[Dataset entries]

▽

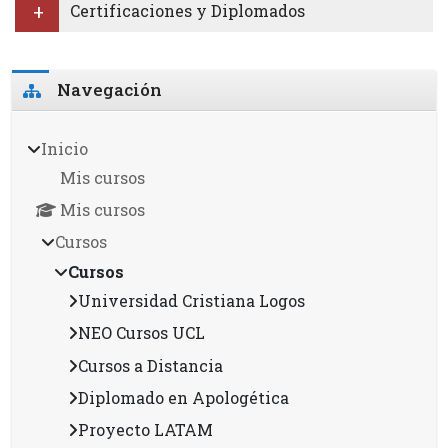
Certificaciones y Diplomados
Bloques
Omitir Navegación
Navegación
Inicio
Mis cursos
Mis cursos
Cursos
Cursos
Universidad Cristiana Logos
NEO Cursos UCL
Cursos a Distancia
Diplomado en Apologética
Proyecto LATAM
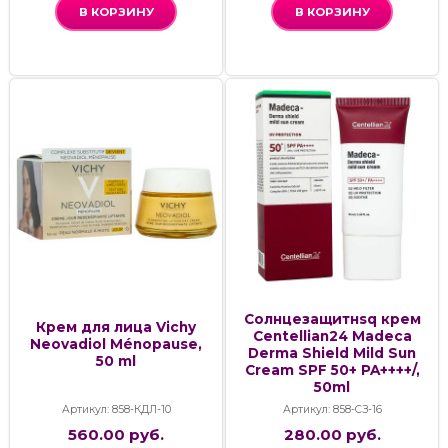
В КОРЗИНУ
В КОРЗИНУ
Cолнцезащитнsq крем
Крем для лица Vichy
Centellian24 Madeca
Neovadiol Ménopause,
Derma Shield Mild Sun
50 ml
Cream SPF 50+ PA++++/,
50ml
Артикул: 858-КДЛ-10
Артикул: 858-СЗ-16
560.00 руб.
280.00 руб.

△
▽

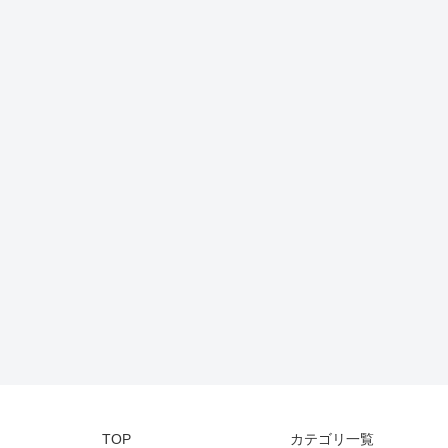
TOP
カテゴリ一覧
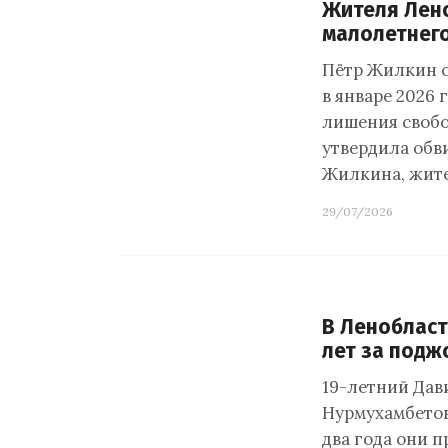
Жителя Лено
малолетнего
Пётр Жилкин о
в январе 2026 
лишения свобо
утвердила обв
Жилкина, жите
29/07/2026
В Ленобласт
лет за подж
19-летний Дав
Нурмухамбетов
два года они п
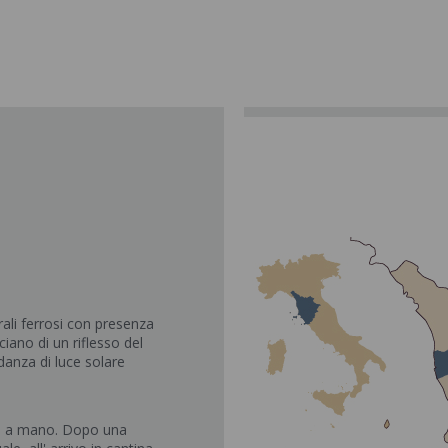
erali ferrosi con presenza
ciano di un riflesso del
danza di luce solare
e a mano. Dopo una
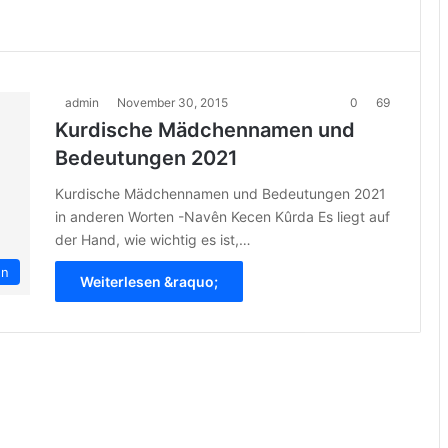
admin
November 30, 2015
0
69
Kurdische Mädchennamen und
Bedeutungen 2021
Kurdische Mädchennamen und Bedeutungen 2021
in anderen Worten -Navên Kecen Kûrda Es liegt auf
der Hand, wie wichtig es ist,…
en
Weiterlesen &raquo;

△

* TRY IT: Set down, exactly as they appear above, all lines from the one that has "November 30, 2015" down to the one that has "Weiterlesen &raquo;", including those two and no others.

* YOUR SOLUTION:
November 30, 2015
0
69
Kurdische Mädchennamen und
Bedeutungen 2021
Kurdische Mädchennamen und Bedeutungen 2021
in anderen Worten -Navên Kecen Kûrda Es liegt auf
der Hand, wie wichtig es ist,…
en
Weiterlesen &raquo;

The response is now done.